#### Task details:
An exact copy of the records below is required, and it must contain no pictures.

##### Data provided #####

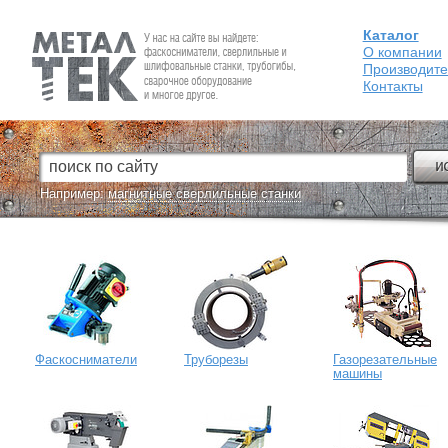
Каталог
Fein — Профессиональный электроинструмент для обработки
металла
О компании
Производит
Контакты
Например:
магнитные сверлильные станки
Фаскосниматели
Труборезы
Газорезательные
машины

#####

#### Output of the exercise:
Каталог
Fein — Профессиональный электроинструмент для обработки
металла
О компании
Производит
Контакты
Например:
магнитные сверлильные станки
Фаскосниматели
Труборезы
Газорезательные
машины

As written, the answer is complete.